Mosquito da malária já está “aprendendo” a sobreviver aos inseticidas, explicam pesquisadores da USP

Estudo recente que teve participação de pesquisadores da USP indica que mosquitos vetores da malária na América do Sul, incluindo o Brasil, estão desenvolvendo resistência genética a inseticidas. Entenda mais aqui.

O mosquito da malária (Anopheles darlingi) vem evoluindo geneticamente para sobreviver às medidas de controle antrópico (por ação humana) impulsionado pelo uso de inseticidas. Foto: Romuald Carinci e Pascal Gaborit/Institut Pasteur de la Guyane.
O mosquito da malária (Anopheles darlingi) vem evoluindo geneticamente para sobreviver às medidas de controle antrópico (por ação humana) impulsionado pelo uso de inseticidas. Foto: Romuald Carinci e Pascal Gaborit/Institut Pasteur de la Guyane.

O Anopheles darlingi é o principal vetor da malária no Brasil e na América do Sul, presente, principalmente, em zonas florestais. Este mosquito, conhecido como "mosquito-prego", transmite o parasita Plasmodium ao picar humanos, sendo mais ativo ao amanhecer e ao entardecer.

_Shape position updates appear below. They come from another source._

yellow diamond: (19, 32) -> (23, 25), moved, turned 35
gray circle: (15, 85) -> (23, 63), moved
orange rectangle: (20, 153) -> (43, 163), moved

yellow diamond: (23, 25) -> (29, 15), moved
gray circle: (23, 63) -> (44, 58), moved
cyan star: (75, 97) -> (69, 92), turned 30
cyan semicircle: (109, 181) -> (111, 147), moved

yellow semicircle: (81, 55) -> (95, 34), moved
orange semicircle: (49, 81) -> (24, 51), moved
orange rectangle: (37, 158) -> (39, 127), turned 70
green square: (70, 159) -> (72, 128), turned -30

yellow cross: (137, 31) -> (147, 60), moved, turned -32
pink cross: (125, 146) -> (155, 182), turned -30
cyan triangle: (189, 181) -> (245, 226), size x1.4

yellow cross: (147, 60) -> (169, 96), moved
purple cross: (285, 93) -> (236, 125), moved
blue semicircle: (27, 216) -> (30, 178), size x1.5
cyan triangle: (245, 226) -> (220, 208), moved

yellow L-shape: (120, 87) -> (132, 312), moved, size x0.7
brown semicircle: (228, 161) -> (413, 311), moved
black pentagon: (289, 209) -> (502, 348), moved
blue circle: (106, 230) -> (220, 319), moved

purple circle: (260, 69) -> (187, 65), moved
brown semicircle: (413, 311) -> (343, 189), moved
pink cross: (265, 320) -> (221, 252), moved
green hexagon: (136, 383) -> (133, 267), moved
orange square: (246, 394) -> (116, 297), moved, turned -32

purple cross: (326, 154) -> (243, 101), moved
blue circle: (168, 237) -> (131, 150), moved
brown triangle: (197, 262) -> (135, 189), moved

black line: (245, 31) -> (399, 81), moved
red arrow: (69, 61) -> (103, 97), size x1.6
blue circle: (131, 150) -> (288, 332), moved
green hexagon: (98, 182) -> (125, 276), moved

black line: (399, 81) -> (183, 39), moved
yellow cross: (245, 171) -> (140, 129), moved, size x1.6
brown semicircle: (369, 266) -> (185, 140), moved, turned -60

E um estudo divulgado recentemente na prestigiada revista científica Science, que teve participação também de pesquisadores da Faculdade de Saúde Pública (FSP) da Universidade de São Paulo (USP), descobriu que esta espécie está se tornando resistente, geneticamente, a inseticidas em vários países do continente sul-americano, incluindo o Brasil.

Entenda mais sobre a pesquisa abaixo.

O que o estudo descobriu

Para o trabalho, que é um dos estudos genômicos mais abrangentes sobre o Anopheles darlingi, os pesquisadores sequenciaram o genoma completo de 1.094 mosquitos fêmeas adultas coletadas em 16 localidades do Brasil, da Guiana Francesa, da Guiana, do Peru, Venezuela e da Colômbia, em ambientes como florestas, áreas úmidas, campos, zonas agrícolas, áreas de mineração e cidades.

Eles encontraram sinais de adaptação genética associados ao uso de inseticidas na agropecuária. Os sinais de seleção foram observados em genes do citocromo P450, que estão entre os principais mecanismos de resistência metabólica do mosquito.

Seleção genética causada por inseticidas no controle do mosquito da malária está, na verdade, aumentando a sobrevivência da espécie.

As variantes genéticas do mosquito estão sendo favorecidas por permitirem que ele sobreviva à exposição a certos grupos de inseticidas. Quando o agente químico entra em contato com o corpo do inseto, certas enzimas agem rapidamente para “quebrar” e neutralizar as moléculas do veneno antes que elas consigam atingir o sistema nervoso e matar o mosquito.

“ (...) Aqueles mosquitos que nascem com essa “armadura” química natural acabam sobrevivendo e gerando descendentes igualmente resistentes, o que torna o controle da doença muito mais complexo”, comentou em entrevista Maria Anice Mureb Sallum, professora do Departamento de Epidemiologia da FSP que coordenou a participação brasileira no estudo.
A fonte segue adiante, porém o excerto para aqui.